The law on the compulsory use of online cash registers is supposed to come into effect in 2016, and will become obligatory for all, including individual entrepreneurs, by 2018. In order to encourage businesses to switch to online equipment faster, Putin offered them a tax rebate in the amount of about 20,000 rubles, which is the cost of a new-generation cash register.
By calling on people to personally control and catch businessmen red-handed, Kremlin once again recurs to the Soviet political tradition. Looking for domestic enemies while actively engaging in anti-American propaganda based on the image of a foreign enemy is a time-tested method of distracting citizens from the country’s topical issues. However, it is obvious that the transition to this new system cannot be solely explained by political considerations but by financial ones as well, which has even been recently noted by Russian Finance Minister Anton Siluanov. According to him, due to a decrease in oil price and a further slide of the ruble, the 2016 budget deficit might exceed the currently estimated 3 percent; consequently, the state will have to either considerably cut down spending or greatly increase collection of taxes. We will probably witness a combination of both.
It might seem that Putin could consider the former scenario politically risky, since he built his most recent “election” campaign on socially oriented issues. However, some analysts believe that it might actually be the other way around. According to political analyst Yekaterina Shulman, “Busy looking for cheap food, citizens will have no time for protests. The methods of suppressing local expressions of outrage like rebellions in single-industry cities have been tried and tested rather well, and TV propaganda will take care of the rest, representing price increases on laundry detergent as the result of Obama’s scheming”. Tax increases for businesses in the atmosphere of a deteriorating economic situation can hardly be seen as an ideal solution, but where else Kremlin can get money for maintaining the army, police, prisons and state-controlled media?

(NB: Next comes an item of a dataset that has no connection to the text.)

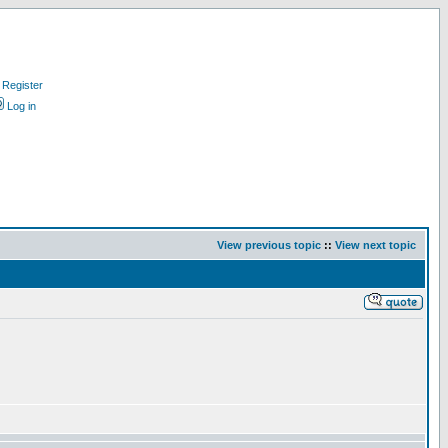
Register
Log in
View previous topic
::
View next topic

It is worth noting that only a year ago, in his 2014 address to the Federal Assembly, Putin spoke about the necessity to lighten the tax burden despite the Ukrainian crisis, the introduction of sanctions, and the acute fluctuations of the ruble’s exchange rate. However, last year, a sales tax was introduced, the threshold for insurance premiums was raised, property tax for entrepreneurs was increased, and a new system of taxation of heavy-goods vehicles dubbed “Plato” was implemented, which resulted in mass protests by truck drivers. Alexander Osipov, vice president of the “Business Russia” Association, declared that “entrepreneurs either abandon business altogether or withdraw ‘into the shadows'”. It cannot be ruled out that by 2018, the country will have more “people’s controllers” than entrepreneurs.